2) Balance-sheet test
Under the balance-sheet test, a corporation’s total assets must exceed its total liabilities plus liquidation preferences of senior securities.
In the case of a dividend, a corporation’s solvency is measured on the date the dividend is declared; in the case of a stock purchase, it is measured on the date the purchase price is paid.
Liability for unlawful distributions
A director who votes for or assents to an unlawful distribution, in violation of the director’s duties of care and loyalty, is personally liable to the corporation for the amount of the distribution in excess of the lawful amount.
a. Contribution from directors
A director is entitled to contribution from any other director who also is liable for the unlawful distribution. RMBCA §8.33(b)(1).
b. Recoupment from shareholders
If a shareholder knowingly accepts an unlawful distribution, then a director is entitled to recoupment from that shareholder’s pro rata portion of the unlawful distribution.
Dividend Distributions
Dividends are distributed to persons who are shareholders on the record date set by the board of directors. If the board does not set a date, then the dividend is payable to persons who are shareholders on the date that the board authorized the dividend.
ENFORCEMENT: A shareholder can sue to enforce her individual right; this is not the same as a derivative lawsuit that the shareholders bring on behalf of the corporation. To prevail in a suit to compel a dividend distribution, a shareholder must prove the existence of (i) funds legally available for the payment of a dividend and (ii) bad faith on the part of the directors in their refusal to pay.
Reacquisition of Stocks
Stock authorized and issued by the corporation is known as “outstanding stock.” Such stock may be reacquired by the corporation through purchase or redemption (i.e., stock acquired by a forced sale). Upon repurchase or redemption, that stock constitutes authorized but unissued shares. If the articles of incorporation prohibit the reissuance of stock, then the number of authorized shares is automatically reduced by the number of shares purchased.
Debt Distribution
Distribution of a corporation’s indebtedness, such as bonds or promissory notes, is subject to the same requirements as other distributions. When indebtedness is to be repaid over time (i.e., on an installment basis), the lawfulness of the distribution is tested as of the date of distribution.
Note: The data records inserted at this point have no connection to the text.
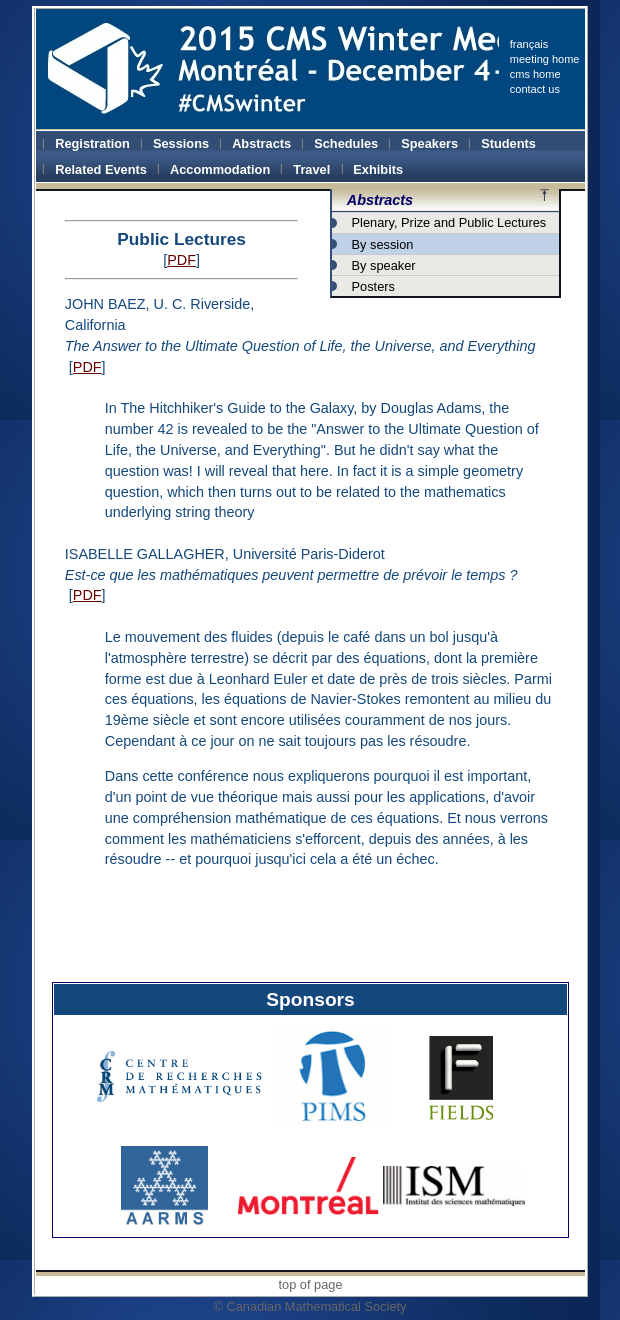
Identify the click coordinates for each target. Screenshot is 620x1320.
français (529, 44)
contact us (535, 89)
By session (383, 244)
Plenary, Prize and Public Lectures (449, 222)
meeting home (545, 59)
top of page (310, 1284)
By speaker (384, 265)
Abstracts (380, 200)
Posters (373, 286)
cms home (535, 74)
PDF (181, 260)
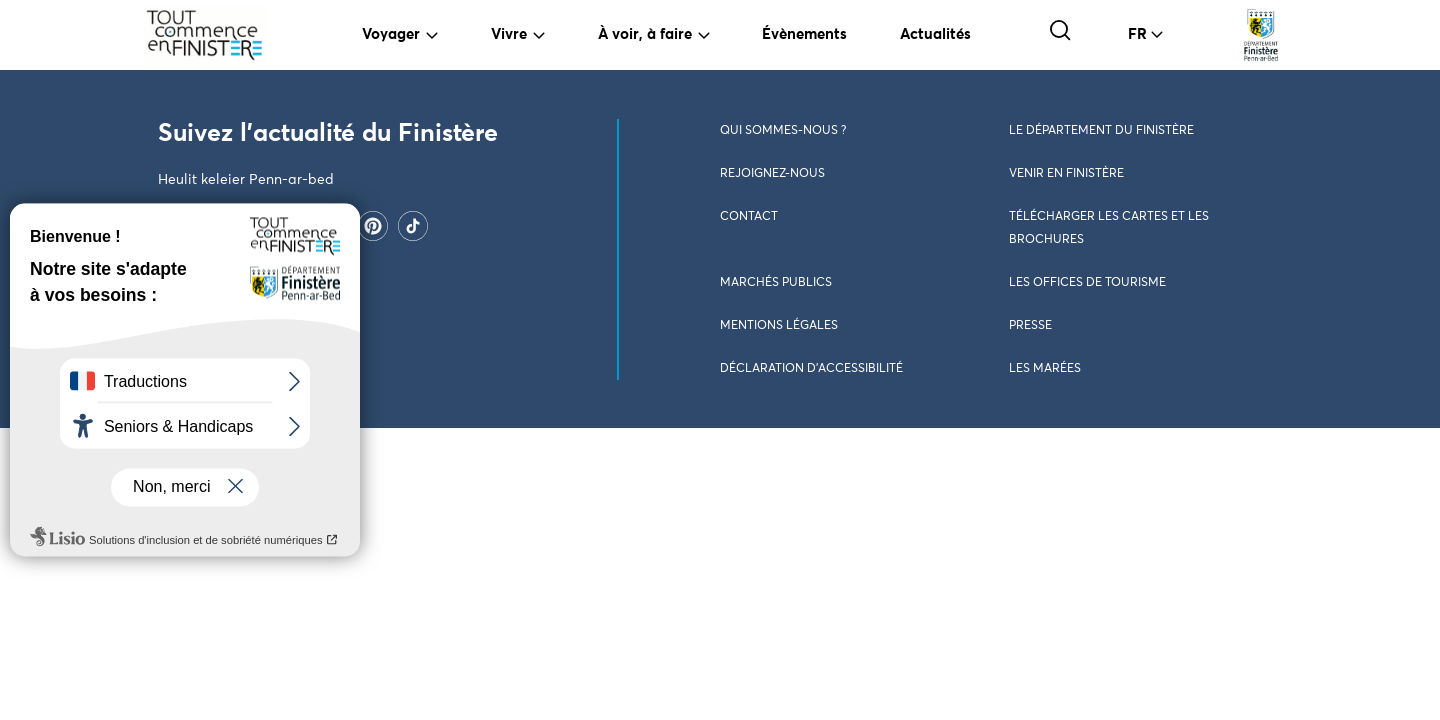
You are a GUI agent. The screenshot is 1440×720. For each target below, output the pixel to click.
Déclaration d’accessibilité (811, 369)
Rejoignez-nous (772, 174)
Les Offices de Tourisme (1087, 283)
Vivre (509, 34)
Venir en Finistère (1066, 174)
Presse (1030, 326)
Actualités (935, 34)
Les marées (1045, 369)
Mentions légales (779, 326)
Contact (749, 217)
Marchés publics (776, 283)
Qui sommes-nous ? (783, 131)
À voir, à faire (645, 34)
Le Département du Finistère (1101, 131)
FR (1137, 34)
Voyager (391, 34)
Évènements (804, 34)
General rule for the sale of securities
Generally, a shareholder is free to sell his stock to anyone at any time or price. Such freedom is subject to two significant restrictions: limitations imposed on shareholders of closely held corporations and penalties imposed on transactions that violate federal securities law.
Restrictions on sale of stocks by close corporations
CONSPICUOUSLY NOTED: If the corporation issuing the shares imposes a restriction on transferability, the stock certificate must contain either a full and conspicuous statement of the restriction or a statement that the corporation will provide a shareholder with information about the restriction upon request and without charge.
LIMITS ON RESTRICTION: A restriction on the transfer of a security, even if otherwise lawful, may be ineffective against a person who has no knowledge of the restriction. Unless the security is certified and the restriction is conspicuously noted on the security certificate, that restriction is not enforceable against a person who has no knowledge of it.
Forms of restrictions on sale of stocks
i) An outright prohibition on transfers;
ii) Transfers requiring consent from the corporation or its shareholders;
iii) Options to buy the stock held by the corporation or its shareholders;
iv) A right of first refusal (i.e., stock must be offered to the corporation or its shareholders before selling it to another person);
v) The corporation requires or has the right to buy back the stock; or
vi) A buy-sell agreement with either the corporation or its shareholders being obligated to buy the stock.